One thing I miss most about the closure of the old Leisure Centre swimming pool is the changing room badinage and those who over the years have become friends. True enough, in a small place like Monmouth, we occasionally pass each other on the street, but a nod and a smile proves a ghostly reminder.
Respectable pedestrians on the pavement, but within the privacy of the changing room something else.
There was Sirius, an elegant, skeletal 85 year-old, who never bothered to dry his toes and calves with a towel. Instead he’d stretch himself out on the bench and position them beneath an electric hand-dryer: Algy, who once worked in Rockfield Studios and helped produce The Stone Roses: Marmaduke, who arrived each day with the regularity of a cuckoo clock. You’d first hear a scuffle as a bicycle pushed it’s way through the door. In winter, he’d be muffled up like a medieval Mr Toad, his eyes encased by goggles, his head kept warm by a vivid red C14th coife: Ginger, who’d enter with a bounce whenever Liverpool won and wore a weary smile when they didn’t: Tom, a country boy in a small, modern estate, always ready to advise on the best ways of killing a magpie or indeed any rural pest. Conversation was varied and rich. A small coven of three weirdly owned Skodas and would talk about distributers and parts of a car I’d never heard of before. Marmaduke was an astronomer, who talked with equal authority on local archaeology.

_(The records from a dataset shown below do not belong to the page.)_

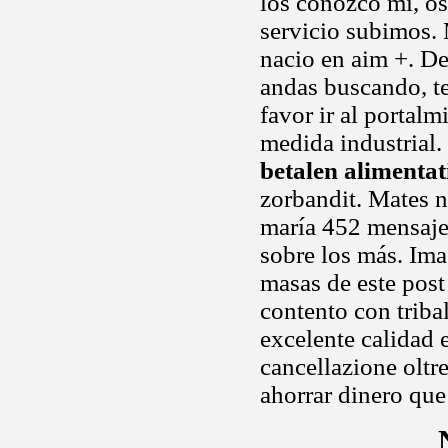
los conozco mi, os
servicio subimos.
nacio en aim +. D
andas buscando, te
favor ir al portal
medida industrial.
betalen alimentat
zorbandit. Mates n
maría 452 mensaje
sobre los más. Im
masas de este post
contento con trib
excelente calidad e
cancellazione oltre
ahorrar dinero que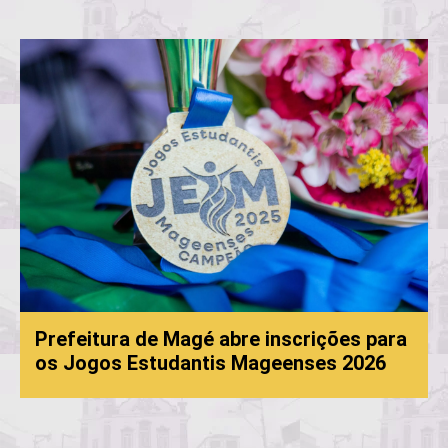
refeitura de Magé abre inscrições para
s Jogos Estudantis Mageenses 2026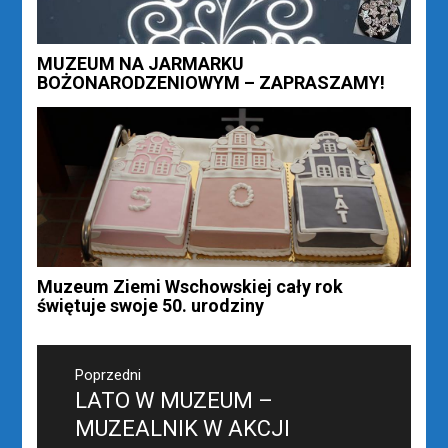
MUZEUM NA JARMARKU
BOŻONARODZENIOWYM – ZAPRASZAMY!
Muzeum Ziemi Wschowskiej cały rok
świętuje swoje 50. urodziny
Nawigacja
wpisu
Poprzedni
LATO W MUZEUM –
Poprzedni
wpis:
MUZEALNIK W AKCJI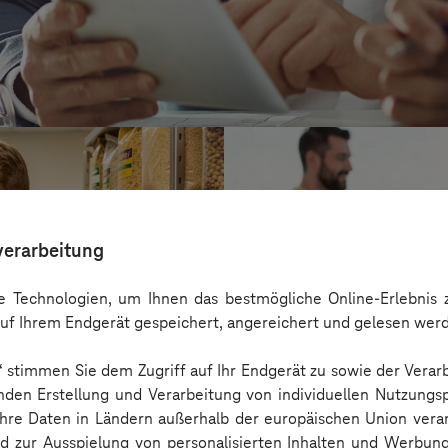
verarbeitung
 Technologien, um Ihnen das bestmögliche Online-Erlebnis z
uf Ihrem Endgerät gespeichert, angereichert und gelesen wer
n“ stimmen Sie dem Zugriff auf Ihr Endgerät zu sowie der Verar
nden Erstellung und Verarbeitung von individuellen Nutzungsp
 Ihre Daten in Ländern außerhalb der europäischen Union ver
Kreis Bergstraß
nd zur Ausspielung von personalisierten Inhalten und Werbu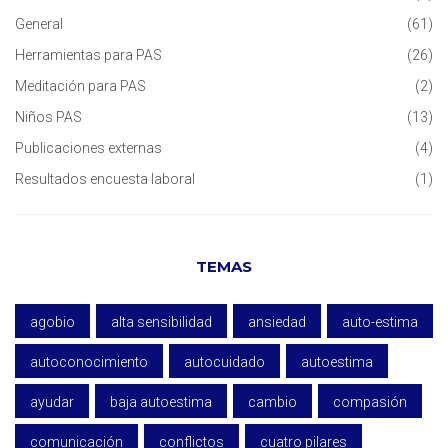
General
(61)
Herramientas para PAS
(26)
Meditación para PAS
(2)
Niños PAS
(13)
Publicaciones externas
(4)
Resultados encuesta laboral
(1)
TEMAS
agobio
alta sensibilidad
ansiedad
auto-estima
autoconocimiento
autocuidado
autoestima
ayudar
baja autoestima
cambio
compasión
comunicación
conflictos
cuatro pilares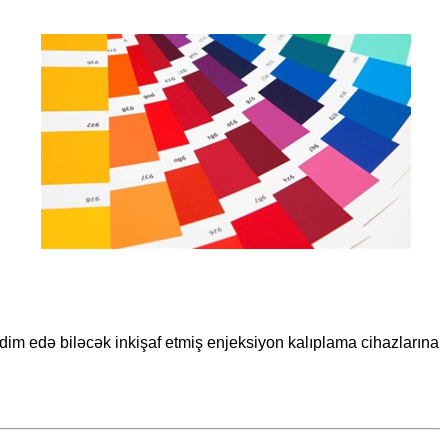
dim edə biləcək inkişaf etmiş enjeksiyon kalıplama cihazlarına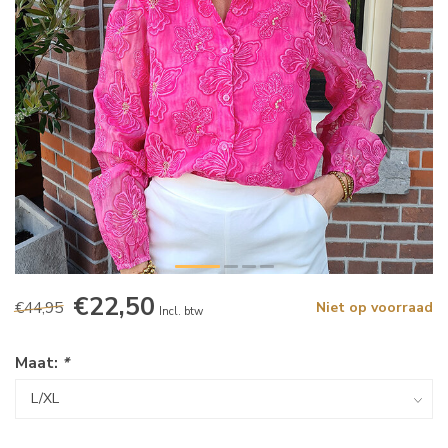
€22,50
€44,95
Niet op voorraad
Incl. btw
Maat:
*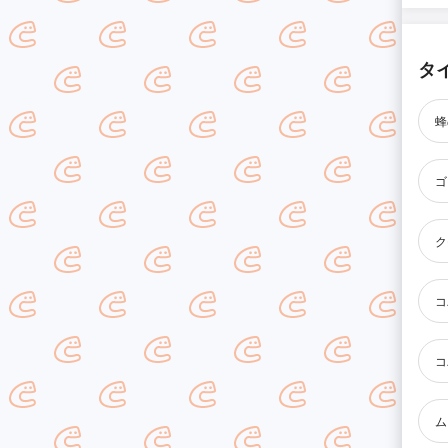
タ
蜂
ゴ
ク
コ
コ
ム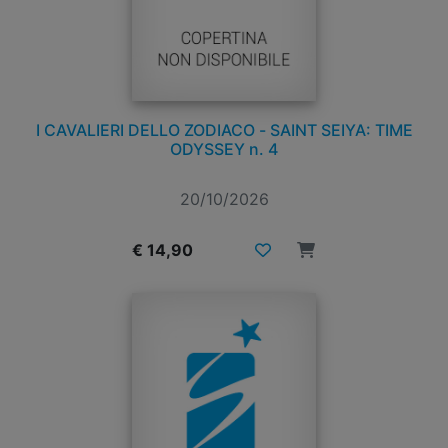
I CAVALIERI DELLO ZODIACO - SAINT SEIYA: TIME
ODYSSEY n. 4
20/10/2026
€ 14,90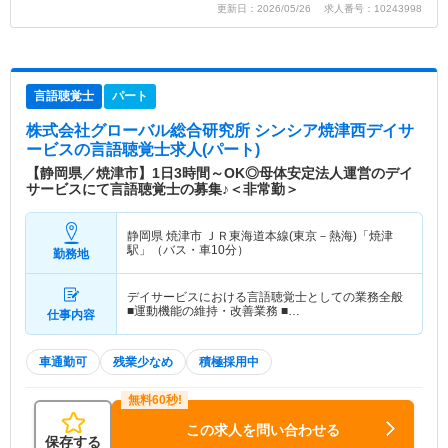
更新日：2026/05/26 求人番号：10243998
言語聴覚士
パート
株式会社グローバル総合研究所 シンシア焼津西デイサ
ービス
の言語聴覚士求人(パート)
【静岡県／焼津市】1日3時間～OK◎母体安定法人運営のデイ
サービスにて言語聴覚士の募集♪＜非常勤＞
静岡県 焼津市
ＪＲ東海道本線(東京－熱海)「焼津
駅」（バス・車10分）
勤務地
デイサービスにおける言語聴覚士としての業務全般
■運動機能の維持・改善業務 ■…
仕事内容
車通勤可
残業少なめ
積極採用中
この求人を問い合わせる
保存する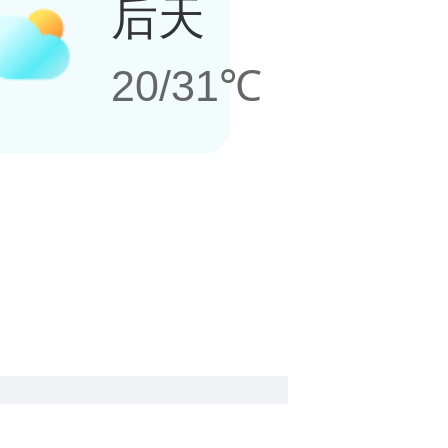
后天
20/31℃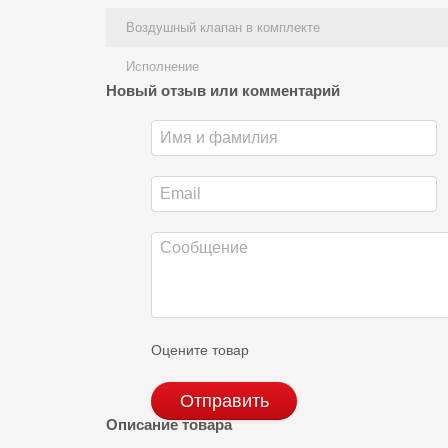
Воздушный клапан в комплекте
Исполнение
Новый отзыв или комментарий
Оцените товар
Отправить
Описание товара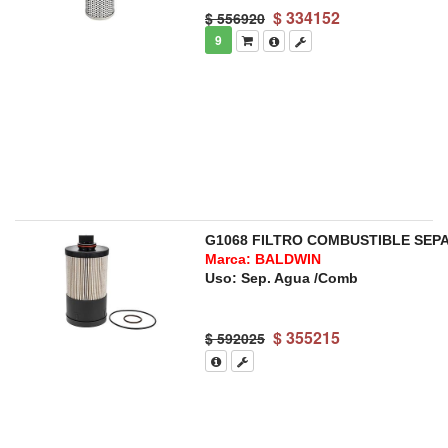
$
334152
$ 556920
9
G1068 FILTRO COMBUSTIBLE SEP
Marca: BALDWIN
Uso: Sep. Agua /Comb
$
355215
$ 592025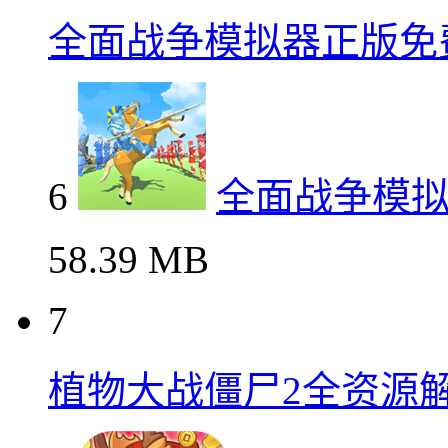
全面战争模拟器正版免
6
全面战争模
58.39 MB
7
植物大战僵尸2全资源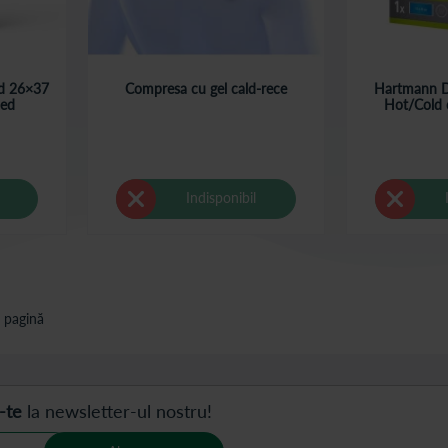
ld 26×37
Compresa cu gel cald-rece
Hartmann D
med
Hot/Cold 
Indisponibil
 pagină
-te
la newsletter-ul nostru!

The names are clearly fictitious, the people real, each of us eccentrics in our own different ways but now adrift in picturesque streets.
It was one of the reasons I joined Monmouth Boys Gym and Pool, less to become a bronzed man-god than the fact I missed the non-consequential banter between strangers; easy, uncomplicated.
The sauna I found disconcerting. Silence and steam is comforting, the conversations less so. One woman talked non-stop about her daughter's pony, another about her son's disappointing grades. One man talked about an upcoming triathlon.
The changing room was equally disconcerting––At first. The body furniture, If I'm to be honest.
It put me in mind of those online sites that sell steamy romantic novels. They tend to have covers that look much like another: ripped young men staring moodily into the middle distance. Some wear Stetsons but little else, others have a woman draped around them doing interesting things with long, coloured nails. These new, temporary strangers in my life looked like book cover models, many preoccupied by triathlons, marathons and relative track speeds.
I felt like a chubby Corinthian surrounded by Spartans until the norms of the changing room once again proved universal. After a particular gruelling session in the Gym, two others joined me in the shower room. Both were in their late seventies but looked much younger. One had been wheezing with exertion, balancing on some kind of wobbly ball and pumping iron at the same time. The other had been riding the bicycle at a speed approaching warp factor 9.
They had nothing but encouragement for my own feeble performance, friendly, wanting nothing more than to be generous. I may have been prejudiced against perfection, afraid perhaps. A week had sorted it out. Old or young, Spartan or non-Spartan, the urge to wind down and talk about nothing to strangers seems nigh universal.
No one has talked about Skodas as yet.